» Exercise
Copy out all the entries exactly.

Records Block Start

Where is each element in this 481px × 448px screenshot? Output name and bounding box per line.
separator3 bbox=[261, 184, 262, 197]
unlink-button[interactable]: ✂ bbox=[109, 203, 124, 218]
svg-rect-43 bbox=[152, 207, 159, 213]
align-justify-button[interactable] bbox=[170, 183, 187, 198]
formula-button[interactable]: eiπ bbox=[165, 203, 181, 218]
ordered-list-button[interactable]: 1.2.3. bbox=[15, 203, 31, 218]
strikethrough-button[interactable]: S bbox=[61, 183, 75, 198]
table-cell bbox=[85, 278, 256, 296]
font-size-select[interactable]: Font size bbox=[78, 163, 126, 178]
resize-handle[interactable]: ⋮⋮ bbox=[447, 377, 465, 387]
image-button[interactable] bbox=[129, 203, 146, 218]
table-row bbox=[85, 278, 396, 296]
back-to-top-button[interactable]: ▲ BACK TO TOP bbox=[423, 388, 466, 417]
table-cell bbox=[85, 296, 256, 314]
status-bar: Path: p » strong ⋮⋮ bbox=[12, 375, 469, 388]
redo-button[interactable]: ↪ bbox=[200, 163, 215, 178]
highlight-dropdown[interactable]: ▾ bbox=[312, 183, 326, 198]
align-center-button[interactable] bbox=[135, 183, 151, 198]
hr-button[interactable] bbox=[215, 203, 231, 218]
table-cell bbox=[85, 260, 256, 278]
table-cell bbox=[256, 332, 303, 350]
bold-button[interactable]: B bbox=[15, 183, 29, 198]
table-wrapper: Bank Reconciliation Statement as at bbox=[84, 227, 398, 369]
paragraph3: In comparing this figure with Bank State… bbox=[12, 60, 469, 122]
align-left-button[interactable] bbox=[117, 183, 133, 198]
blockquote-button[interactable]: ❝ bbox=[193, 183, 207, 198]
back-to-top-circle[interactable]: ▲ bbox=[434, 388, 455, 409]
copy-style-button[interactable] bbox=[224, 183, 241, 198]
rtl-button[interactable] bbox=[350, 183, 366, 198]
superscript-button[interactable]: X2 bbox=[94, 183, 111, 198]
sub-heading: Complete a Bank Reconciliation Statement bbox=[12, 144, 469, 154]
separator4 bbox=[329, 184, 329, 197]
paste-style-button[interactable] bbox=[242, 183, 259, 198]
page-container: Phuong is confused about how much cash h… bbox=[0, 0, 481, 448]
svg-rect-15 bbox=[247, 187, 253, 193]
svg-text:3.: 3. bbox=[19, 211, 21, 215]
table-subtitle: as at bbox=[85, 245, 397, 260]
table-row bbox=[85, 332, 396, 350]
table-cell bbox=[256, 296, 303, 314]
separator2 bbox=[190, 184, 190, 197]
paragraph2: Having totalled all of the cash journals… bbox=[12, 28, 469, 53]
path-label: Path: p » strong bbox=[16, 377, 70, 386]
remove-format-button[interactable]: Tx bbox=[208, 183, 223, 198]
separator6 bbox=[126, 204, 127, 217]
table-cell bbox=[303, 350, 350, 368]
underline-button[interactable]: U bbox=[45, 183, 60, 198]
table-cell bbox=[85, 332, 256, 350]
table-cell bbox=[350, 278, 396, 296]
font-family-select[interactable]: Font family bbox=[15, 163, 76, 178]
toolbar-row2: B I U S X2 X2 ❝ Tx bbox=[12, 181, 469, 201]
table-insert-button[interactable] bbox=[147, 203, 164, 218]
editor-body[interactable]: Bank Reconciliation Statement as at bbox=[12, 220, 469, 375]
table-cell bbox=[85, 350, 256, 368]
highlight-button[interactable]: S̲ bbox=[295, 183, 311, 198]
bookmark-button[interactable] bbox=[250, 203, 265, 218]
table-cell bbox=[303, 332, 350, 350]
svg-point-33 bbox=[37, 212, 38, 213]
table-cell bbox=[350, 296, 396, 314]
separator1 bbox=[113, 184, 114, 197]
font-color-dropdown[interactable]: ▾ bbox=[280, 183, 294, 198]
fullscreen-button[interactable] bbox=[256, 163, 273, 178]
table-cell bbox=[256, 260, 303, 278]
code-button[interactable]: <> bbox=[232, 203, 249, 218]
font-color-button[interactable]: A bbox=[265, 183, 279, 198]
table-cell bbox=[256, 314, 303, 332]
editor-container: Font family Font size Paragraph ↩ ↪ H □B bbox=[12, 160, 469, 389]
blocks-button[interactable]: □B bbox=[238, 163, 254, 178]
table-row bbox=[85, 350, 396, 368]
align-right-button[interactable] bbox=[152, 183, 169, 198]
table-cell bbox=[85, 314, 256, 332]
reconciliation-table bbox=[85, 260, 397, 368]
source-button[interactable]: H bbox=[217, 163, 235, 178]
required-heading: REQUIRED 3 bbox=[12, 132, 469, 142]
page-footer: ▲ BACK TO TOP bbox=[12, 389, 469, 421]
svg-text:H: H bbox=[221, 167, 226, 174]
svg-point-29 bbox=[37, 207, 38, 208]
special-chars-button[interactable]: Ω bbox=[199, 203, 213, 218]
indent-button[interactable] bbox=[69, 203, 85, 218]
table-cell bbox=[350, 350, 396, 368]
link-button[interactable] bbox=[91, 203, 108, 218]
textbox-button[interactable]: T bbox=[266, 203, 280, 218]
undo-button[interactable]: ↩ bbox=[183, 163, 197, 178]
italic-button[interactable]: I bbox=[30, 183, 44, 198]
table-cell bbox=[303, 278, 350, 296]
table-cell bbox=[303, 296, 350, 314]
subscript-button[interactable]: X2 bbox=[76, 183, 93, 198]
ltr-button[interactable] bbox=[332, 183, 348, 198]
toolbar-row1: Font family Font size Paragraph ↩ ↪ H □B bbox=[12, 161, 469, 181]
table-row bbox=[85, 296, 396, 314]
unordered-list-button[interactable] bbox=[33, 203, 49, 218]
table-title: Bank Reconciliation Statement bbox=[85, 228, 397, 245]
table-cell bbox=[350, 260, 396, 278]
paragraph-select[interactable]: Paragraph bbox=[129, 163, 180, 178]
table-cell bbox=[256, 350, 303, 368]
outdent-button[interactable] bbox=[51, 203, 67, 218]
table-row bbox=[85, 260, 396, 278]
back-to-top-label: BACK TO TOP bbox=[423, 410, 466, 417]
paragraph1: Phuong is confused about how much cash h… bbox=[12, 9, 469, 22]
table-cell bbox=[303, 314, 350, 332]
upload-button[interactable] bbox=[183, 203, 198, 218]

Records Block End

» Solution to this task
Where is each element in this 481px × 448px screenshot? Output name and bounding box per line.
separator3 bbox=[261, 184, 262, 197]
unlink-button[interactable]: ✂ bbox=[109, 203, 124, 218]
svg-rect-43 bbox=[152, 207, 159, 213]
align-justify-button[interactable] bbox=[170, 183, 187, 198]
formula-button[interactable]: eiπ bbox=[165, 203, 181, 218]
ordered-list-button[interactable]: 1.2.3. bbox=[15, 203, 31, 218]
strikethrough-button[interactable]: S bbox=[61, 183, 75, 198]
table-cell bbox=[85, 278, 256, 296]
font-size-select[interactable]: Font size bbox=[78, 163, 126, 178]
resize-handle[interactable]: ⋮⋮ bbox=[447, 377, 465, 387]
image-button[interactable] bbox=[129, 203, 146, 218]
table-row bbox=[85, 278, 396, 296]
back-to-top-button[interactable]: ▲ BACK TO TOP bbox=[423, 388, 466, 417]
table-cell bbox=[85, 296, 256, 314]
status-bar: Path: p » strong ⋮⋮ bbox=[12, 375, 469, 388]
redo-button[interactable]: ↪ bbox=[200, 163, 215, 178]
highlight-dropdown[interactable]: ▾ bbox=[312, 183, 326, 198]
align-center-button[interactable] bbox=[135, 183, 151, 198]
hr-button[interactable] bbox=[215, 203, 231, 218]
table-cell bbox=[85, 260, 256, 278]
table-cell bbox=[256, 332, 303, 350]
bold-button[interactable]: B bbox=[15, 183, 29, 198]
table-wrapper: Bank Reconciliation Statement as at bbox=[84, 227, 398, 369]
paragraph3: In comparing this figure with Bank State… bbox=[12, 60, 469, 122]
align-left-button[interactable] bbox=[117, 183, 133, 198]
blockquote-button[interactable]: ❝ bbox=[193, 183, 207, 198]
back-to-top-circle[interactable]: ▲ bbox=[434, 388, 455, 409]
copy-style-button[interactable] bbox=[224, 183, 241, 198]
rtl-button[interactable] bbox=[350, 183, 366, 198]
superscript-button[interactable]: X2 bbox=[94, 183, 111, 198]
sub-heading: Complete a Bank Reconciliation Statement bbox=[12, 144, 469, 154]
separator4 bbox=[329, 184, 329, 197]
paste-style-button[interactable] bbox=[242, 183, 259, 198]
page-container: Phuong is confused about how much cash h… bbox=[0, 0, 481, 448]
svg-rect-15 bbox=[247, 187, 253, 193]
svg-text:3.: 3. bbox=[19, 211, 21, 215]
table-subtitle: as at bbox=[85, 245, 397, 260]
table-row bbox=[85, 332, 396, 350]
table-cell bbox=[256, 296, 303, 314]
separator2 bbox=[190, 184, 190, 197]
paragraph2: Having totalled all of the cash journals… bbox=[12, 28, 469, 53]
path-label: Path: p » strong bbox=[16, 377, 70, 386]
remove-format-button[interactable]: Tx bbox=[208, 183, 223, 198]
separator6 bbox=[126, 204, 127, 217]
table-cell bbox=[303, 350, 350, 368]
underline-button[interactable]: U bbox=[45, 183, 60, 198]
table-cell bbox=[85, 332, 256, 350]
table-cell bbox=[350, 278, 396, 296]
font-family-select[interactable]: Font family bbox=[15, 163, 76, 178]
toolbar-row2: B I U S X2 X2 ❝ Tx bbox=[12, 181, 469, 201]
table-insert-button[interactable] bbox=[147, 203, 164, 218]
editor-body[interactable]: Bank Reconciliation Statement as at bbox=[12, 220, 469, 375]
table-cell bbox=[85, 350, 256, 368]
highlight-button[interactable]: S̲ bbox=[295, 183, 311, 198]
bookmark-button[interactable] bbox=[250, 203, 265, 218]
table-cell bbox=[303, 332, 350, 350]
svg-point-33 bbox=[37, 212, 38, 213]
table-cell bbox=[350, 296, 396, 314]
separator1 bbox=[113, 184, 114, 197]
font-color-dropdown[interactable]: ▾ bbox=[280, 183, 294, 198]
fullscreen-button[interactable] bbox=[256, 163, 273, 178]
table-cell bbox=[256, 260, 303, 278]
code-button[interactable]: <> bbox=[232, 203, 249, 218]
font-color-button[interactable]: A bbox=[265, 183, 279, 198]
table-cell bbox=[256, 314, 303, 332]
editor-container: Font family Font size Paragraph ↩ ↪ H □B bbox=[12, 160, 469, 389]
blocks-button[interactable]: □B bbox=[238, 163, 254, 178]
table-row bbox=[85, 350, 396, 368]
align-right-button[interactable] bbox=[152, 183, 169, 198]
table-cell bbox=[85, 314, 256, 332]
reconciliation-table bbox=[85, 260, 397, 368]
source-button[interactable]: H bbox=[217, 163, 235, 178]
required-heading: REQUIRED 3 bbox=[12, 132, 469, 142]
page-footer: ▲ BACK TO TOP bbox=[12, 389, 469, 421]
svg-text:H: H bbox=[221, 167, 226, 174]
svg-point-29 bbox=[37, 207, 38, 208]
special-chars-button[interactable]: Ω bbox=[199, 203, 213, 218]
indent-button[interactable] bbox=[69, 203, 85, 218]
table-cell bbox=[350, 350, 396, 368]
link-button[interactable] bbox=[91, 203, 108, 218]
textbox-button[interactable]: T bbox=[266, 203, 280, 218]
undo-button[interactable]: ↩ bbox=[183, 163, 197, 178]
italic-button[interactable]: I bbox=[30, 183, 44, 198]
table-cell bbox=[303, 278, 350, 296]
table-cell bbox=[303, 296, 350, 314]
subscript-button[interactable]: X2 bbox=[76, 183, 93, 198]
ltr-button[interactable] bbox=[332, 183, 348, 198]
toolbar-row1: Font family Font size Paragraph ↩ ↪ H □B bbox=[12, 161, 469, 181]
table-row bbox=[85, 296, 396, 314]
unordered-list-button[interactable] bbox=[33, 203, 49, 218]
table-title: Bank Reconciliation Statement bbox=[85, 228, 397, 245]
table-cell bbox=[350, 260, 396, 278]
paragraph-select[interactable]: Paragraph bbox=[129, 163, 180, 178]
table-cell bbox=[256, 350, 303, 368]
outdent-button[interactable] bbox=[51, 203, 67, 218]
table-row bbox=[85, 260, 396, 278]
back-to-top-label: BACK TO TOP bbox=[423, 410, 466, 417]
paragraph1: Phuong is confused about how much cash h… bbox=[12, 9, 469, 22]
table-cell bbox=[303, 314, 350, 332]
upload-button[interactable] bbox=[183, 203, 198, 218]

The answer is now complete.